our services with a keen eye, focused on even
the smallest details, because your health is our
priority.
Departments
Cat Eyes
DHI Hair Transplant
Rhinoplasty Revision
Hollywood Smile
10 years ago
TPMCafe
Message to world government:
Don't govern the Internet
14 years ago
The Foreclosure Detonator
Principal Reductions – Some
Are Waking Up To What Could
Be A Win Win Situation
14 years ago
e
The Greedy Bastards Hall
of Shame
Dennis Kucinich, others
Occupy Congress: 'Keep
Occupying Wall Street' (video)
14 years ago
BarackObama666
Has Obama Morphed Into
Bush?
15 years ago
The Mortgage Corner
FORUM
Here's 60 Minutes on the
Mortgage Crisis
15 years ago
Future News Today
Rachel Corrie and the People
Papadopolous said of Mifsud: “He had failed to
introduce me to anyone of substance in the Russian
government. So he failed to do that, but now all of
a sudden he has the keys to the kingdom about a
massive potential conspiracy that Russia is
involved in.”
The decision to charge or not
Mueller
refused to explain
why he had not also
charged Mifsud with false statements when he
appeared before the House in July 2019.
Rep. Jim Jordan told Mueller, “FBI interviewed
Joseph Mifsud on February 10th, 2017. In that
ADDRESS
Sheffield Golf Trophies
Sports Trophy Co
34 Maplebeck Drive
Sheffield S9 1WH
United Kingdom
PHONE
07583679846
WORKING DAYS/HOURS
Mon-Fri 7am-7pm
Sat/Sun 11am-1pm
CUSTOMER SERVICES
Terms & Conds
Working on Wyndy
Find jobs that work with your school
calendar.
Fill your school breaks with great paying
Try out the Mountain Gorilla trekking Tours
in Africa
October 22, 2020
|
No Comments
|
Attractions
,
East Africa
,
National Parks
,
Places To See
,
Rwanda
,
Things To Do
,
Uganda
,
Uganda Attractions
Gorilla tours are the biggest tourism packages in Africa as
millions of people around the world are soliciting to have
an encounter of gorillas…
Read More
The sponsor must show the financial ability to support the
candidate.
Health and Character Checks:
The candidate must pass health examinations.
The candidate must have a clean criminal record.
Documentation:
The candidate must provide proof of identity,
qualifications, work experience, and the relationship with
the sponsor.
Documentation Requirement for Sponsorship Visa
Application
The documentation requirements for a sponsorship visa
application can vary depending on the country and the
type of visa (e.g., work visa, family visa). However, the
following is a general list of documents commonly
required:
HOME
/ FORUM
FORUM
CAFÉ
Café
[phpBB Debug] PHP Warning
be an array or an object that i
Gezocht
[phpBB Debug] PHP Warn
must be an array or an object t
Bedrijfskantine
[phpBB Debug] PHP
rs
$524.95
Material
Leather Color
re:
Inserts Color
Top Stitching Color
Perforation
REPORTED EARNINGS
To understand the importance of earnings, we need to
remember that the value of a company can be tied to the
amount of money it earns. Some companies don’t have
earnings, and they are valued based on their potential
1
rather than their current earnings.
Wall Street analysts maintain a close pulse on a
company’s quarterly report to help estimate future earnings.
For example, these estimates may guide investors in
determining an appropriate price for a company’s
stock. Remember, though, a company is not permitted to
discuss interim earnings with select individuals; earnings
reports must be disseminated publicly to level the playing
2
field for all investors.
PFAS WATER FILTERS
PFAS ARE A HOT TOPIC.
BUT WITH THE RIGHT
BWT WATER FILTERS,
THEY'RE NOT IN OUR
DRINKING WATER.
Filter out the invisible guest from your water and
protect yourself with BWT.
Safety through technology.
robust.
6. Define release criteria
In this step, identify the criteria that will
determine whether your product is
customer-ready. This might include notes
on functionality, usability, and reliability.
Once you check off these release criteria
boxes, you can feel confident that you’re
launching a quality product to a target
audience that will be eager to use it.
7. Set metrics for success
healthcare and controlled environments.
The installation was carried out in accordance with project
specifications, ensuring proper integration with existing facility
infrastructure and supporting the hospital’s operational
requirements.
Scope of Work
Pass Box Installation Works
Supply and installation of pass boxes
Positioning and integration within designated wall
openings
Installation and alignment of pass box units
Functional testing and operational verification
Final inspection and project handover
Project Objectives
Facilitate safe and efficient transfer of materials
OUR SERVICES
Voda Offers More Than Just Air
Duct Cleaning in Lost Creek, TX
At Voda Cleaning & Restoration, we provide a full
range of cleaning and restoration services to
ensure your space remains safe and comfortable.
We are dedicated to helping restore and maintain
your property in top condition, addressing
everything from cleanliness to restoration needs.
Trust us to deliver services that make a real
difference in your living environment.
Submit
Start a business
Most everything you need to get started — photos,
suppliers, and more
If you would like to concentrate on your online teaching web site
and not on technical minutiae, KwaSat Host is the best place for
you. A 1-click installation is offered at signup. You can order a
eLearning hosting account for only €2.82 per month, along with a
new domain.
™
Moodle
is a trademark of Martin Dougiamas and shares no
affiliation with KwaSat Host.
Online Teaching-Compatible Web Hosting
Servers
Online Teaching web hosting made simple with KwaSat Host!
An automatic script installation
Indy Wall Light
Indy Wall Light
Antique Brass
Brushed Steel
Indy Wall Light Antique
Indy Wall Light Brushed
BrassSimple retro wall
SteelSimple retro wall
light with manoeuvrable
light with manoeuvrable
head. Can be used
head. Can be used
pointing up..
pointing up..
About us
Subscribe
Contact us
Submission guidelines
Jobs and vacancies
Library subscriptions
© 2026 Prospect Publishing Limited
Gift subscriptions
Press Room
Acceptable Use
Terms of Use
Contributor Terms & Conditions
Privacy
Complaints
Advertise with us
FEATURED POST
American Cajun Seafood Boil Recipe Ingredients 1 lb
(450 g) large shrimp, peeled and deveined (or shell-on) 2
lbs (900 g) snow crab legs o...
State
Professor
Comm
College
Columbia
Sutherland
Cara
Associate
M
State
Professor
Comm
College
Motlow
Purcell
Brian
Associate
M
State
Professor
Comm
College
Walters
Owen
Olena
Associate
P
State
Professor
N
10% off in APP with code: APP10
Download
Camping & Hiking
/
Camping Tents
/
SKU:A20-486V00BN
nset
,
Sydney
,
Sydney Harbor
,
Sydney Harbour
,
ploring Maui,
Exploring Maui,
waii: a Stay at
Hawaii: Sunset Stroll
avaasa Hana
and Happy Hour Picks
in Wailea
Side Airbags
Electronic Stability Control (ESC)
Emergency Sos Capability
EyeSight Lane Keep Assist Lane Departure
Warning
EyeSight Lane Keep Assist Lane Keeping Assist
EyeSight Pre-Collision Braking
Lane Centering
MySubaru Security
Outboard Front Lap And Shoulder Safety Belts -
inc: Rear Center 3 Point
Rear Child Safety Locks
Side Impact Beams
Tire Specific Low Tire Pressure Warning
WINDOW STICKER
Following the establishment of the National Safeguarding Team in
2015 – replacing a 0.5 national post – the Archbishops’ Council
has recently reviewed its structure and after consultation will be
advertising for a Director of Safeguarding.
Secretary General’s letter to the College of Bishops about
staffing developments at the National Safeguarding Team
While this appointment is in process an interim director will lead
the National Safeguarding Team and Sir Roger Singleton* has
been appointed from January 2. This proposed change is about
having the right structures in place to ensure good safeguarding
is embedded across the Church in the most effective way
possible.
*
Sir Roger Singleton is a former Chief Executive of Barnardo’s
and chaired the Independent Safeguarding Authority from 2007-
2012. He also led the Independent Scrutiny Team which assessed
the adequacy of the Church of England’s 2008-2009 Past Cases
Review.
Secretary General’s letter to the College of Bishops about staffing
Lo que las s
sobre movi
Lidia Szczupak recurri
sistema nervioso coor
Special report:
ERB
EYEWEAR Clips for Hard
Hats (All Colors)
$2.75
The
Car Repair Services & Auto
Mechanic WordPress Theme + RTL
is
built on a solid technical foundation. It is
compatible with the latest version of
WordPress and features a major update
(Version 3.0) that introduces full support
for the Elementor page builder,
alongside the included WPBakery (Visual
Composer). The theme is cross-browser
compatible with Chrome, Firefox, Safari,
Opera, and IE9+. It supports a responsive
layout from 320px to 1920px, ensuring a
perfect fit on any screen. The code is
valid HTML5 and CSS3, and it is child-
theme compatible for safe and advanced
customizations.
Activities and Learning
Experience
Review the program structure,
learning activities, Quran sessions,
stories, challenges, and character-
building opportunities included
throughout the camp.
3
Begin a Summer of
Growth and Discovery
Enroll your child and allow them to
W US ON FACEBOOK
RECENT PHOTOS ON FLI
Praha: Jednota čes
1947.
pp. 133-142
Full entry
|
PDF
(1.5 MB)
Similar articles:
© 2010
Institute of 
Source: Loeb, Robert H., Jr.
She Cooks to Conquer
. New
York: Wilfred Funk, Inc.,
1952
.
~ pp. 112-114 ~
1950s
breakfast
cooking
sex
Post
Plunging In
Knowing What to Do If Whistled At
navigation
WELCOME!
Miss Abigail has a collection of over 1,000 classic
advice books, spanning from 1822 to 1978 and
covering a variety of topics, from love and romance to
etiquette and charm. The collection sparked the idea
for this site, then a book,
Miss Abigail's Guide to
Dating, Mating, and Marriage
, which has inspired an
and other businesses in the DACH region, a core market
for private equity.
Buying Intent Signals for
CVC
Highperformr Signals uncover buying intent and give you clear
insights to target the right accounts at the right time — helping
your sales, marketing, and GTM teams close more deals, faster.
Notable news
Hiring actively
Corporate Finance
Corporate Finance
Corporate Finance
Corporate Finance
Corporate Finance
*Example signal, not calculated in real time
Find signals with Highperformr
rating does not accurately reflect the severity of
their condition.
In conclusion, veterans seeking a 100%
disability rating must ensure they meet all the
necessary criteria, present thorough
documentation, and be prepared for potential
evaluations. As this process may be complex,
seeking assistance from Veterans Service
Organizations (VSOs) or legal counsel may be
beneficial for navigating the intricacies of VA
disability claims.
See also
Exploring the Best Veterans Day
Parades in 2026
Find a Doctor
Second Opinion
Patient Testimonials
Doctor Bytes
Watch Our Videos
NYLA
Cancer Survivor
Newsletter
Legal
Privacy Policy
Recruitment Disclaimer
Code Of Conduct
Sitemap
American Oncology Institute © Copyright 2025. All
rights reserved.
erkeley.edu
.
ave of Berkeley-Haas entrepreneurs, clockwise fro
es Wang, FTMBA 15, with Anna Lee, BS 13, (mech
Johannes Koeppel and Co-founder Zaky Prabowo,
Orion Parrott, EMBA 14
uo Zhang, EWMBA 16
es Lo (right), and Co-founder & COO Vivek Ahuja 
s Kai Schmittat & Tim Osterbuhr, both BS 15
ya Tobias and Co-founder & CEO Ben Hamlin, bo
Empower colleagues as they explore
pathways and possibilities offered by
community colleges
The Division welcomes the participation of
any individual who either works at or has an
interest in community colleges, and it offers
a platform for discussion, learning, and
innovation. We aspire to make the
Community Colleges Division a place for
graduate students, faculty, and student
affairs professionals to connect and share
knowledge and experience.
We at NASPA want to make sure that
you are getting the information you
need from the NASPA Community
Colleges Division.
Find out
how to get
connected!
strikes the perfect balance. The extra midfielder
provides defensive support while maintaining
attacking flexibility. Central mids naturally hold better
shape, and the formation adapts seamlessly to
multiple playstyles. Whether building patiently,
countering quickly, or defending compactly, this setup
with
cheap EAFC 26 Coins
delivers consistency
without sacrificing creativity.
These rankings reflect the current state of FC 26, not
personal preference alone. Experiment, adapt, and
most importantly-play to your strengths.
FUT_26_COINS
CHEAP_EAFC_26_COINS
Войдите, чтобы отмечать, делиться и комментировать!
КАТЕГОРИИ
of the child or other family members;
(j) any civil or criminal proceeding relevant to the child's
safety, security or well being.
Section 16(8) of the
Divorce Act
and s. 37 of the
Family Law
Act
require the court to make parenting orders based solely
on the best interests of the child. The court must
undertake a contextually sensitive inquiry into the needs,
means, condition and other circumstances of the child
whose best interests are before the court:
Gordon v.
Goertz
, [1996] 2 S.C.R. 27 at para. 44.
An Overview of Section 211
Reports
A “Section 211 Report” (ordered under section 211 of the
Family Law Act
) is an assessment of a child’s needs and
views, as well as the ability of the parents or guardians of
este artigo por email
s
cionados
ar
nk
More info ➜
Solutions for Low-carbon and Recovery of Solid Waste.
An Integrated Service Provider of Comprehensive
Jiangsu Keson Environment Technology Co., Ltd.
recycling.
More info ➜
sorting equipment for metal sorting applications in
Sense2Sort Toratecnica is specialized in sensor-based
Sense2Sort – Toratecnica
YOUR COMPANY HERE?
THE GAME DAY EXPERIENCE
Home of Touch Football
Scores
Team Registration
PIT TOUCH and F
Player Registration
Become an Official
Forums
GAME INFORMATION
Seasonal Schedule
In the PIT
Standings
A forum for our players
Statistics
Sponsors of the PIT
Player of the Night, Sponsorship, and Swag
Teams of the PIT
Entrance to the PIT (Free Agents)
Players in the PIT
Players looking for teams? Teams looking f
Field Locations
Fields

= YOUR INSTRUCTIONS =
Lines containing the word "seeking" must be found in the data above and copied.

= SOLUTION BELOW =
In conclusion, veterans seeking a 100%
seeking assistance from Veterans Service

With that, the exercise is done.